Pai de vítima de estupro é denunciado por importunação sexual após procurar ajuda para a filha

Suspeito foi intimado pela Justiça e está proibido de manter contato ou se aproximar da vítima

Por 7Segundos 01/04/2026 17h05 - Atualizado em 01/04/2026 18h06
Pai de vítima de estupro é denunciado por importunação sexual após procurar ajuda para a filha
Mulher denuncia importunação sexual e Justiça determina medidas protetivas em Taquarana - Foto: Imagem gerada por IA

Uma mulher denunciou ao 7Segundos, nesta quarta-feira (1º), um caso de importunação sexual no município de Taquarana, no Agreste de Alagoas. O caso foi registrado em boletim de ocorrência e resultou na concessão de medidas protetivas pela Justiça.

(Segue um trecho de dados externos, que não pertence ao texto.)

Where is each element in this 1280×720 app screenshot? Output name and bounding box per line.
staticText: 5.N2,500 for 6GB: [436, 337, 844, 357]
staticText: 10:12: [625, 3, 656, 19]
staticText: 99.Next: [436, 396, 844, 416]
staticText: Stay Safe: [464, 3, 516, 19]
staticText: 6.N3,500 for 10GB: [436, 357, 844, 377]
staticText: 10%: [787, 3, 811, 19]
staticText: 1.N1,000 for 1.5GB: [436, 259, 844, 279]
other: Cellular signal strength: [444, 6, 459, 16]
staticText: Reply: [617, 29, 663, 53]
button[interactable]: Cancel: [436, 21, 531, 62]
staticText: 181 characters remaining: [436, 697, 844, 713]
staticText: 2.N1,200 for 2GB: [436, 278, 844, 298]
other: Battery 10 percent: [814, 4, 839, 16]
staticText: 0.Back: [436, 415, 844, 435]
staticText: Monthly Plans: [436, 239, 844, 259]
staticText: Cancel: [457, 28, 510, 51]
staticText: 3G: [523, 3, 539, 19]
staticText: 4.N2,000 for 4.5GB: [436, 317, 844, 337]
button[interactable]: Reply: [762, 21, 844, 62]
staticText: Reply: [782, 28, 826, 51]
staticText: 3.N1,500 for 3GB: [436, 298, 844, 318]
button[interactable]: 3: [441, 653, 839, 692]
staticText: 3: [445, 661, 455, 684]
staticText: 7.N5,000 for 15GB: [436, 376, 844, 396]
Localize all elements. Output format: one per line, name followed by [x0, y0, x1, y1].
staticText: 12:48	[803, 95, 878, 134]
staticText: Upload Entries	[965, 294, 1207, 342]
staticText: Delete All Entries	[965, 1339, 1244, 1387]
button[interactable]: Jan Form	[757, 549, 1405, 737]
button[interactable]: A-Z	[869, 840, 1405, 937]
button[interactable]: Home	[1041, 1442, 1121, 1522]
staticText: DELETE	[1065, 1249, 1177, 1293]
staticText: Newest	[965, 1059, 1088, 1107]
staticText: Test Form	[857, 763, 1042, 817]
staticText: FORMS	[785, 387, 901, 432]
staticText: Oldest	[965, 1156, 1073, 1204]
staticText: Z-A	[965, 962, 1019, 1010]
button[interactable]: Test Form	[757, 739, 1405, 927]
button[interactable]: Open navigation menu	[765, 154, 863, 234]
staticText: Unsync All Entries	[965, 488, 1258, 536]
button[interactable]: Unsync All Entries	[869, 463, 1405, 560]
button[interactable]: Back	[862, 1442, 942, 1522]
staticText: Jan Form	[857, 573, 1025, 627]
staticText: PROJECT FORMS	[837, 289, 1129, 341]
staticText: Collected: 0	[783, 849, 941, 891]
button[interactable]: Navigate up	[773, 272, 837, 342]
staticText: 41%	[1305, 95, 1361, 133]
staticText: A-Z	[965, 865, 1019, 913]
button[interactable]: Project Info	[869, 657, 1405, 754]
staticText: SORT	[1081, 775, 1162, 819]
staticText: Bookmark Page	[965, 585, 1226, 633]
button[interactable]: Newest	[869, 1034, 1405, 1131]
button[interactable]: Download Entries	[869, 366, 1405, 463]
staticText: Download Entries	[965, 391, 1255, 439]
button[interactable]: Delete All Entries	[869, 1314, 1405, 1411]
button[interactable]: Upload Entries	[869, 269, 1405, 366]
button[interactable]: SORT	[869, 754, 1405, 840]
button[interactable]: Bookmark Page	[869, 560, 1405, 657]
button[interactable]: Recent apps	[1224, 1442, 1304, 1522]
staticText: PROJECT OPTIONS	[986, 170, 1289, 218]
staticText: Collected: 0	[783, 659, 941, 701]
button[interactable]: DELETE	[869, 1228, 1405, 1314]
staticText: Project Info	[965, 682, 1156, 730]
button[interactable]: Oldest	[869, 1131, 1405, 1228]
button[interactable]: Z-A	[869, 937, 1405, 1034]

De acordo com o relato da vítima, o suspeito é um homem conhecido na região e pai de uma jovem que foi vítima de estupro em Coité do Nóia. Ele teria passado a enviar mensagens e áudios de conteúdo sexual após receber ajuda da mulher, em um momento delicado envolvendo a família dele.

Segundo o boletim de ocorrência, a vítima afirmou que conhecia o homem apenas de vista e que chegou a prestar apoio quando ele buscava atendimento para a filha em um posto de saúde. Após o contato, o suspeito teria começado a frequentar seu local de trabalho, além de enviar mensagens de cunho sexual e convites inapropriados. 

Em um dos áudios aos quais o 7Segundos teve acesso, o suspeito continuou com as investidas mesmo após ter sido repreendido. A insistência teria causado constrangimento à vítima e repercutido no ambiente familiar, após mensagens serem visualizadas por sua filha, uma adolescente de 16 anos.

"Agora eu tenho culpa de gostar de você, eu tenho culpa de querer g*zar em você [...] Eu não consigo tirar você do pensamento. Você devia ter medo de mim se eu tivesse lhe ameaçando, lhe obrigando a fazer alguma coisa, mas eu nem tô lhe obrigando e nem tô lhe maltratando. Quero lhe ab*sar do mesmo jeito, mas você não entende, você nunca pegou um cara que nem eu [...]", traz o áudio.

Diante dos fatos, a mulher procurou a polícia e apresentou provas, incluindo mensagens e áudios. No dia 27 de março, a Justiça determinou medidas protetivas, proibindo o suspeito de manter contato com a vítima, se aproximar a menos de 200 metros ou frequentar locais onde ela esteja.

O descumprimento das medidas pode resultar em prisão preventiva, conforme previsto na Lei Maria da Penha.

O 7Segundos tenta contato com o suspeito, mas não obteve retorno até o momento. O espaço segue aberto para manifestação.